Is A String a Substring of Another String?

2024-12-20

Problem: Given two strings s and t, return True if s is a subsequence of t, or False otherwise.

Testing Function

1
2
3
4
5
6
7
8
from typing import Callable


def test(approach: Callable[[str, str], bool]) -> None:
    test1 = approach("abc", "ahbgdc") == True
    test2 = approach("axc", "ahbgdc") == False
    status = "Pass" if test1 and test2 else "Fail"
    print(f">>> Result: `{approach.__name__}` - {status}")

Brute Force Approach

A sequence implies that order matters. Therefore, we’ll be traversing t and checking if we can find the characters of s in order. The order here helps and it immediately makes me think that a two-pointer technique is a good fit. I think it is often helpful to imagine what the brute force solution looks like. In this case, we’d be checking every possible subsequence of t to see if it matches s.

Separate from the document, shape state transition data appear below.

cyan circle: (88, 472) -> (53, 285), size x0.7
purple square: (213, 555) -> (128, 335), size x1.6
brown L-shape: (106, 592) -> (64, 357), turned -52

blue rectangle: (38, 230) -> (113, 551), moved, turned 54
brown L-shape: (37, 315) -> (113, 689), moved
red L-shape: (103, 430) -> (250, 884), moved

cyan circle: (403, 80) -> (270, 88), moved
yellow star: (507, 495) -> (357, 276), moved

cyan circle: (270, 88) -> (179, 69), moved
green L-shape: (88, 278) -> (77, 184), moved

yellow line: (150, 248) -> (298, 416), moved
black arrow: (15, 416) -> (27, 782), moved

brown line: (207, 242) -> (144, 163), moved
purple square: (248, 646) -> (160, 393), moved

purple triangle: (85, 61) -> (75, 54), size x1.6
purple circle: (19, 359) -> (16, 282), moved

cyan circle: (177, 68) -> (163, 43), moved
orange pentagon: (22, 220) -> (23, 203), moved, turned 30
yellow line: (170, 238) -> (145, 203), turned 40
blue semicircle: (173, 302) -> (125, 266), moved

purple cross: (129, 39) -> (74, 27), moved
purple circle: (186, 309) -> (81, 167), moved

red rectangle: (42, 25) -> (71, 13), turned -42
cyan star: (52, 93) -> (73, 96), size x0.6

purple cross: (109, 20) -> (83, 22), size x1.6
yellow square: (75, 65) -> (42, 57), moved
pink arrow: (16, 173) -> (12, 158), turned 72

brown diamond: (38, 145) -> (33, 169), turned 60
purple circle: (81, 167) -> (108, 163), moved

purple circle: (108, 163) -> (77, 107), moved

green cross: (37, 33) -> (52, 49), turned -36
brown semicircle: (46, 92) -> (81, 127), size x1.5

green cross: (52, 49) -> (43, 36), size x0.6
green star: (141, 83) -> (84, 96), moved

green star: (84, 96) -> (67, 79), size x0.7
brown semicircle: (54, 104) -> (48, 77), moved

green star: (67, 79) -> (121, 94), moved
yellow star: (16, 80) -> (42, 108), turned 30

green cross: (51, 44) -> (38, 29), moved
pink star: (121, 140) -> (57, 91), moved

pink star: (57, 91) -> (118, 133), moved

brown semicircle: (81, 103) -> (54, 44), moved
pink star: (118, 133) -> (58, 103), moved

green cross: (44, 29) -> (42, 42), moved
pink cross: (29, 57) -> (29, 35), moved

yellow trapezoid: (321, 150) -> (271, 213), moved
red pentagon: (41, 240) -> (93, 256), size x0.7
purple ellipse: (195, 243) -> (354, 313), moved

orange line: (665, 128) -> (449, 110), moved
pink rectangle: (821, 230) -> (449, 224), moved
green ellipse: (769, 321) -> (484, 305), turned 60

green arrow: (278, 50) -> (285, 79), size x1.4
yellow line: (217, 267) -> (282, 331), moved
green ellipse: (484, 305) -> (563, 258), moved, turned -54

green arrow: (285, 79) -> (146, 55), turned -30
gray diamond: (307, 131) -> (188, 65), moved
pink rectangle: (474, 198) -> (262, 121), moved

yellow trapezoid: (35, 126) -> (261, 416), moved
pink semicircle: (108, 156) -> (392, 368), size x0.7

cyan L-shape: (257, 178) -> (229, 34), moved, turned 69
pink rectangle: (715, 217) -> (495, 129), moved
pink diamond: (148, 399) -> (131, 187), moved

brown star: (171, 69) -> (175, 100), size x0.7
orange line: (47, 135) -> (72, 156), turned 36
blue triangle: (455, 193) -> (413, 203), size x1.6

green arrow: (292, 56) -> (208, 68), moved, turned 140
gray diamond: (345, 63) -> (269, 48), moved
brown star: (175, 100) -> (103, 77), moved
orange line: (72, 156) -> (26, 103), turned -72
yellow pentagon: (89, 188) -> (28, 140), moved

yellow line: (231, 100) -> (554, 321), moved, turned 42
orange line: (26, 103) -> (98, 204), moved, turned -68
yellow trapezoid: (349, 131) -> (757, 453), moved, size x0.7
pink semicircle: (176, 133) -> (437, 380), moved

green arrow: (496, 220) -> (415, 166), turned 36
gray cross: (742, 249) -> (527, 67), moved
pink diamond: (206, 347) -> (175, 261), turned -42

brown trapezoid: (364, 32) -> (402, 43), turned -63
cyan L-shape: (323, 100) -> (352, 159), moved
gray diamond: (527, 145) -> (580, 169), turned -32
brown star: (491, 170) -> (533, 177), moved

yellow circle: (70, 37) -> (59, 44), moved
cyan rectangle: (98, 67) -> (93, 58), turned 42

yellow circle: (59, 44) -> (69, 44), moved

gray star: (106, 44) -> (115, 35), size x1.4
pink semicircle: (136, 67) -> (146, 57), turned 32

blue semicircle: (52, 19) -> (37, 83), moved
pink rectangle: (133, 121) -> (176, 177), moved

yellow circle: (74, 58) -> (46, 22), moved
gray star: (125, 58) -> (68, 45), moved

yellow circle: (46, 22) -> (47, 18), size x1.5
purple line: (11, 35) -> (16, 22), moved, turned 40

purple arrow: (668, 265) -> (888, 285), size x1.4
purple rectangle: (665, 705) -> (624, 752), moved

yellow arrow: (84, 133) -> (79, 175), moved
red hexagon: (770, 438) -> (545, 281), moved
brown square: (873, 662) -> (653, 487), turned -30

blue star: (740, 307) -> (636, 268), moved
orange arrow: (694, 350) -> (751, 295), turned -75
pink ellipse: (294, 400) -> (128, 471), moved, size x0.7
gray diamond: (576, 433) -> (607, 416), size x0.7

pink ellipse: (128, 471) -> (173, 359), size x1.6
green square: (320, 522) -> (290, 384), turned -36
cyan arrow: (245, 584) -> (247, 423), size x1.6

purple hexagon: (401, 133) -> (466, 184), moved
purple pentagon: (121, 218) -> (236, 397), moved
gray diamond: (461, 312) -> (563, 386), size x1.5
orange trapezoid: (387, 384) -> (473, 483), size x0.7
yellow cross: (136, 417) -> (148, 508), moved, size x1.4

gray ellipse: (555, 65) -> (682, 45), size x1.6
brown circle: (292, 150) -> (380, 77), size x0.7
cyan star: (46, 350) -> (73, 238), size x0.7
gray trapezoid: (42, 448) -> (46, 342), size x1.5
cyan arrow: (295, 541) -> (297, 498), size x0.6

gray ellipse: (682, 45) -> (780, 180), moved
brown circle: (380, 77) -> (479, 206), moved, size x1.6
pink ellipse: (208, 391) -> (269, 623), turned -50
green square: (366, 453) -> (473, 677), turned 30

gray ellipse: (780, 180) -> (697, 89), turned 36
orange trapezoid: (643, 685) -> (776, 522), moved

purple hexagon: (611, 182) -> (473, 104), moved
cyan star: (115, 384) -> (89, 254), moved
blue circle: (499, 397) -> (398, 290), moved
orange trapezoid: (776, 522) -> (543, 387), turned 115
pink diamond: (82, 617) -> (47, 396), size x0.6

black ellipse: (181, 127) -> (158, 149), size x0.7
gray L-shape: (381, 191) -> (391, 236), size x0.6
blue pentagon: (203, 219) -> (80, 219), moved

This would look something like this:

 1
 2
 3
 4
 5
 6
 7
 8
 9
10
11
12
def brute_force(s: str, t: str) -> bool:
    for i in range(len(t)):
        for j in range(len(s)):
            if t[i] == s[j]:
                s = s[1:]
                break
        if not s:
            return True
    return False


test(brute_force)

>>> Result: `brute_force` - Pass

The time complexity of the above brute-force approach solution is $\mathcal{O}(M \times N)$, where $M$ is the length of t and $N$ is the length of s. This is not great, but it does help provide us a baseline and, at the very worst, we have provided a working solution.

Two-Pointer Approach

As I mentioned earlier, my immediate reaction here is that we can use a two-pointer technique. To achieve this, we’ll initialise two pointers i and j to 0. We’ll then iterate over t and s using these pointers. If the characters at the current pointers match, we’ll increment j. Otherwise, we’ll increment i. If we manage to iterate over all of s, then s is a subsequence of t.

 1
 2
 3
 4
 5
 6
 7
 8
 9
10
11
12
13
14
15
16
17
18
19
20
21
def two_pointers(s: str, t: str) -> bool:
    # Initialise the pointers to 0
    i = 0
    j = 0
    # Residual is the number of characters in the substring left to find
    residual = len(s)
    # Whilst the left pointer is strictly less than the number of
    # characters in s and j less than those t, keep moving along.
    while i < len(s) and j < len(t):
        # For the current pointer pair, increment the subsequences' pointer
        # if there is match in the superstring
        if s[i] == t[j]:
            i += 1
            residual -= 1
        # If no match was found for the current right pointer, increment.
        j += 1
    # If there was not characters left to check, then we have a substring
    result = residual == 0
    return result

test(two_pointers)

>>> Result: `two_pointers` - Pass

The time complexity of the above approach is $\mathcal{O}(M)$, where $M$ is the length of t. This is a significant improvement over the brute-force approach. Perhaps the bigger improvement is the storage complexity which, due to the use of two pointers, is $\mathcal{O}(1)$.